PROBLEM:
What is needed is an exact repetition of the lines below, from the first one through the one holding "es au fonctionnement", with no pictures and nothing else.

Collected data
· · · ·
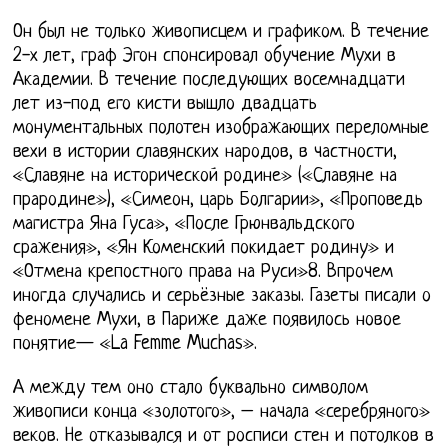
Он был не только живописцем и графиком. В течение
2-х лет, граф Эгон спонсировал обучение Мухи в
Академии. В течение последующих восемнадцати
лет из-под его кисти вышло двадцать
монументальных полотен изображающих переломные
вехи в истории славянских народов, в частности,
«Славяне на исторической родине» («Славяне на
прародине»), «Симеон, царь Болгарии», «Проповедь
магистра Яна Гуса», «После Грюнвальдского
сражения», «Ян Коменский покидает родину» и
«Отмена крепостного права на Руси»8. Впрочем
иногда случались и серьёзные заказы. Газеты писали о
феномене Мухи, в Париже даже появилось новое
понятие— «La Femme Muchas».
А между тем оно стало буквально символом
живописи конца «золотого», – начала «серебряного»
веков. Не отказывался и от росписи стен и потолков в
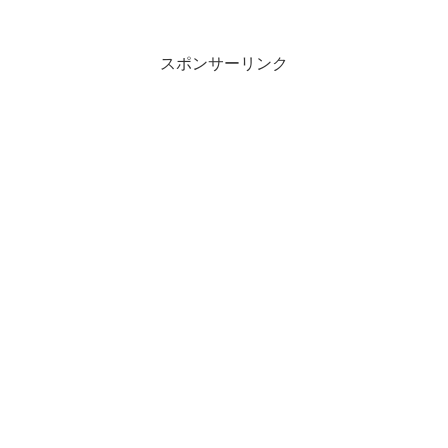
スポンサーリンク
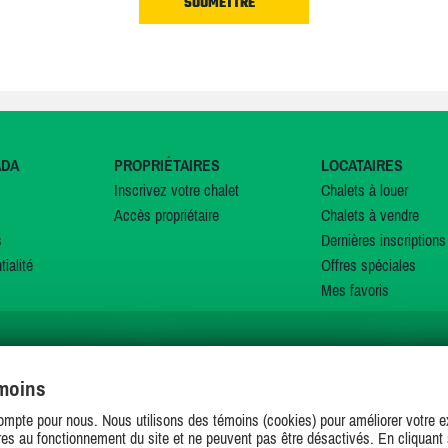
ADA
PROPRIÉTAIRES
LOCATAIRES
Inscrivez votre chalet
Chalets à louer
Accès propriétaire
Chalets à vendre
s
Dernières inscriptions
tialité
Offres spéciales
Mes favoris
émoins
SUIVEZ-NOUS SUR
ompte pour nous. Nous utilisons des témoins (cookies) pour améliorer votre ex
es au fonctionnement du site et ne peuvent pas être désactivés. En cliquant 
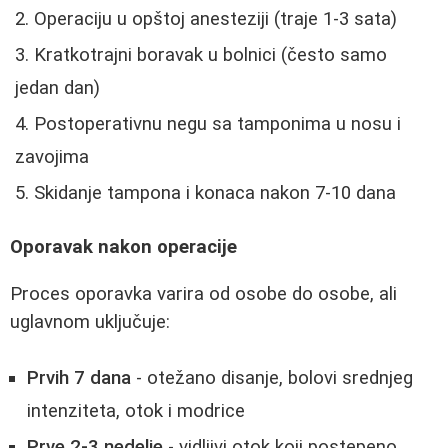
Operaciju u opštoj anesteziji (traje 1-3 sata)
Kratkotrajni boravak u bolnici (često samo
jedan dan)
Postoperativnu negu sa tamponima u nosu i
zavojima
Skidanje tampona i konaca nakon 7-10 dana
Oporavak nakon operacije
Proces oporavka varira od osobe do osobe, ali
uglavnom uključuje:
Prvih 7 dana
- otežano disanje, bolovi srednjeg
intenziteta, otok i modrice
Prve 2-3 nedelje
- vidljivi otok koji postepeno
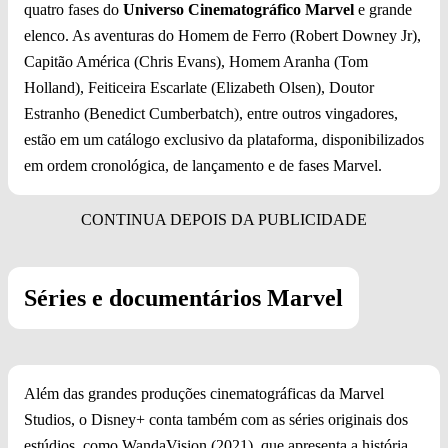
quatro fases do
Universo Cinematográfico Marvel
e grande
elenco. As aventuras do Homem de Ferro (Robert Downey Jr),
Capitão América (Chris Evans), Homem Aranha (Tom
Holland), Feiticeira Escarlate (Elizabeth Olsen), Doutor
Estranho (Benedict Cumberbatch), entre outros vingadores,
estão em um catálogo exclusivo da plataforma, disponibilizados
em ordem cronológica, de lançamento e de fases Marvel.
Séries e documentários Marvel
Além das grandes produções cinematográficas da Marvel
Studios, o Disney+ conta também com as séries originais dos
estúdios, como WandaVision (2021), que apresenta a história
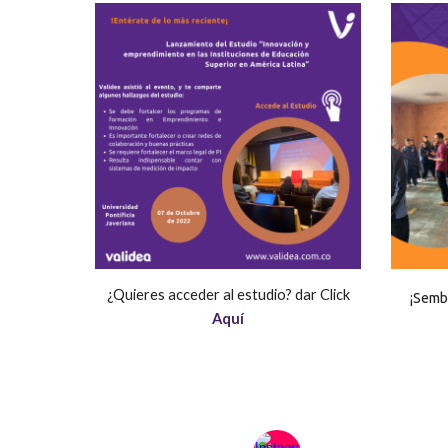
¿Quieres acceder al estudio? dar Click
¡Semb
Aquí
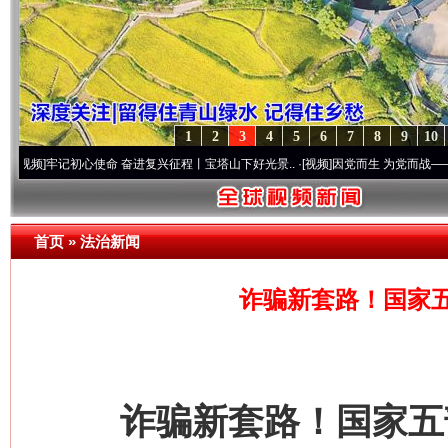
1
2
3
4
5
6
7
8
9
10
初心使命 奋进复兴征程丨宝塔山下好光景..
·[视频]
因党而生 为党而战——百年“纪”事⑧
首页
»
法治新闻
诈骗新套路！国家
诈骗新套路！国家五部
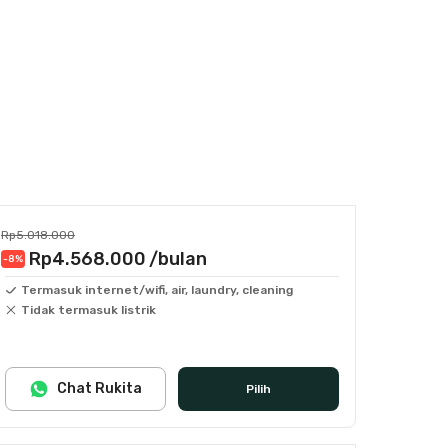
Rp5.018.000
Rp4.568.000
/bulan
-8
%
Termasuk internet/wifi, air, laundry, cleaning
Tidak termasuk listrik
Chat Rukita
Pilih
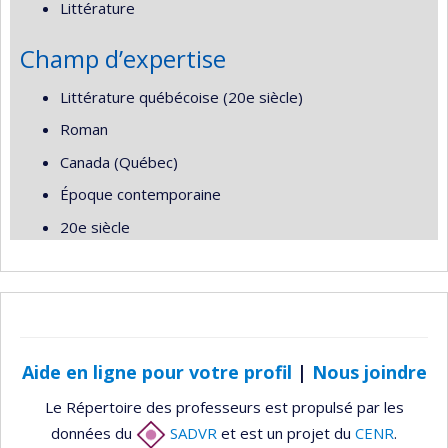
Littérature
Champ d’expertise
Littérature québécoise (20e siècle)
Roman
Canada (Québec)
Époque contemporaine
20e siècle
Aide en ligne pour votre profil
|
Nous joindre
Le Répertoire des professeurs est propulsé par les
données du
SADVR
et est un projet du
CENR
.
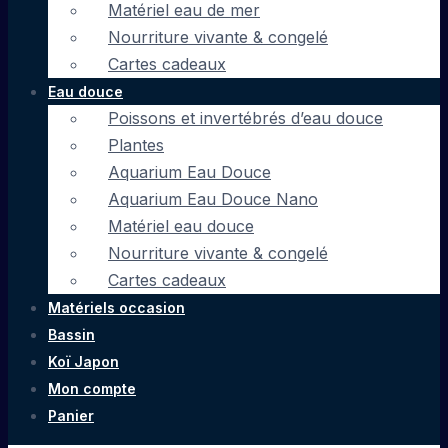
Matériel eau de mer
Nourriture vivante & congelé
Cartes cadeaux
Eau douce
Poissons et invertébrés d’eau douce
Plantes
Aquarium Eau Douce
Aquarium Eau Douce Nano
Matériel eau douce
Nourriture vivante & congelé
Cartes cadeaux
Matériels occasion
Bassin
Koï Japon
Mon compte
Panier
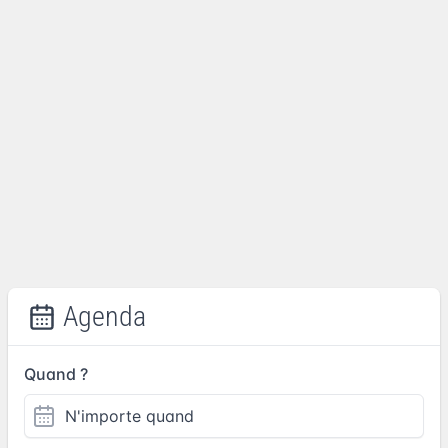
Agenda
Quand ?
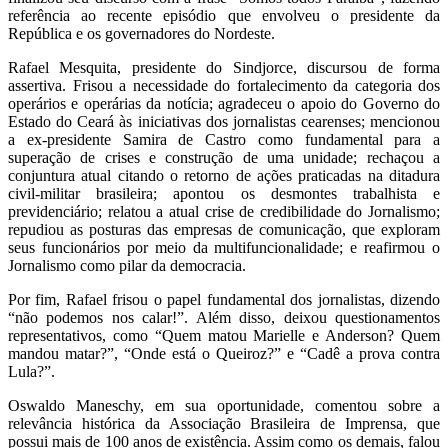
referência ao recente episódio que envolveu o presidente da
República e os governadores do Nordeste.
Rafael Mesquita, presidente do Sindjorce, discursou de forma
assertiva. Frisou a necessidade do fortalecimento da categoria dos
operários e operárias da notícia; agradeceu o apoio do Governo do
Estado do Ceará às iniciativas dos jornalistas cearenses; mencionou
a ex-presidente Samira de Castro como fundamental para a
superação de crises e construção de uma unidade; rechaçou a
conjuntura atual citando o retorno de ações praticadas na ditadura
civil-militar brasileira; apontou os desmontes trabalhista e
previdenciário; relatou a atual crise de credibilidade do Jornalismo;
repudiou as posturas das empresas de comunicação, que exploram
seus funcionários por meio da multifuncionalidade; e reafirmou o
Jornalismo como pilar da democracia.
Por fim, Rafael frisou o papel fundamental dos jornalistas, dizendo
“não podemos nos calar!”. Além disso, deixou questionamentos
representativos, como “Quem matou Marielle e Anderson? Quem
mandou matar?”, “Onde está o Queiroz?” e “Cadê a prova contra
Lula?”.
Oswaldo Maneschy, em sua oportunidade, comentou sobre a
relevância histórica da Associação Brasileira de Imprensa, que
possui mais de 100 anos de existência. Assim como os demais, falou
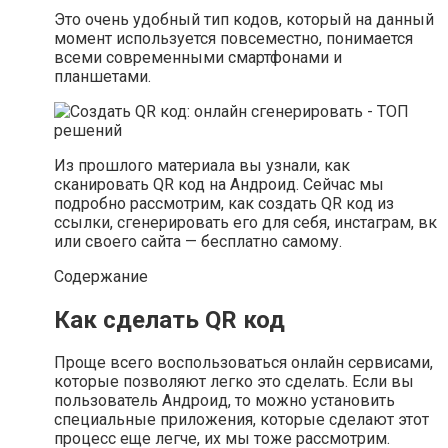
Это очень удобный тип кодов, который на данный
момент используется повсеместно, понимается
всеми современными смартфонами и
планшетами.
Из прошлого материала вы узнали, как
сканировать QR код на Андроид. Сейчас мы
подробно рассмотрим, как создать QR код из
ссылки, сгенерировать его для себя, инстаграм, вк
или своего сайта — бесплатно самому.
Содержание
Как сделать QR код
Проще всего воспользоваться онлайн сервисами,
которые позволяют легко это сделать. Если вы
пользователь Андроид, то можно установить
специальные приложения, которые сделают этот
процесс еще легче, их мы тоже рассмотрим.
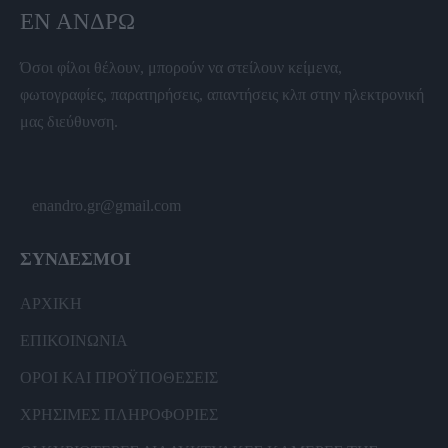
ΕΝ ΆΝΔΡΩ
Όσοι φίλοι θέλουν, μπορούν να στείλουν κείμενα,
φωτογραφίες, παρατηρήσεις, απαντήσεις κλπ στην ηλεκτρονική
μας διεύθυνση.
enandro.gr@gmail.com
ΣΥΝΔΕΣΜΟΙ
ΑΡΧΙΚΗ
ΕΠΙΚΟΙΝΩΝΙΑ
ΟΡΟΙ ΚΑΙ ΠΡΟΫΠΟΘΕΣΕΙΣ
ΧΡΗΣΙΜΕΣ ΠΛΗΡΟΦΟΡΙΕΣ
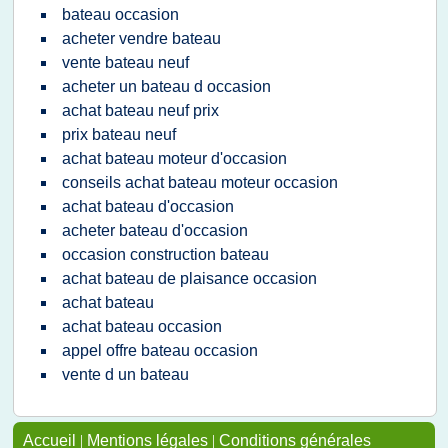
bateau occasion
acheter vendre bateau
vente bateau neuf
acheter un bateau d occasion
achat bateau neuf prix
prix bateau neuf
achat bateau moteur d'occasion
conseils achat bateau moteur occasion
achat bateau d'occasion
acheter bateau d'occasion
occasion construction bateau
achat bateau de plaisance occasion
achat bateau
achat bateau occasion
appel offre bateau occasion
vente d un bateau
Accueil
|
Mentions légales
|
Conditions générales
· · · ·
ANSWER FOR THE TASK:
Он был не только живописцем и графиком. В течение
2-х лет, граф Эгон спонсировал обучение Мухи в
Академии. В течение последующих восемнадцати
лет из-под его кисти вышло двадцать
монументальных полотен изображающих переломные
вехи в истории славянских народов, в частности,
«Славяне на исторической родине» («Славяне на
прародине»), «Симеон, царь Болгарии», «Проповедь
магистра Яна Гуса», «После Грюнвальдского
сражения», «Ян Коменский покидает родину» и
«Отмена крепостного права на Руси»8. Впрочем
иногда случались и серьёзные заказы. Газеты писали о
феномене Мухи, в Париже даже появилось новое
понятие— «La Femme Muchas».
А между тем оно стало буквально символом
живописи конца «золотого», – начала «серебряного»
веков. Не отказывался и от росписи стен и потолков в
スポンサーリンク
ADA
PROPRIÉTAIRES
LOCATAIRES
Inscrivez votre chalet
Chalets à louer
Accès propriétaire
Chalets à vendre
s
Dernières inscriptions
tialité
Offres spéciales
Mes favoris
émoins
SUIVEZ-NOUS SUR
ompte pour nous. Nous utilisons des témoins (cookies) pour améliorer votre ex
es au fonctionnement du site et ne peuvent pas être désactivés. En cliquant 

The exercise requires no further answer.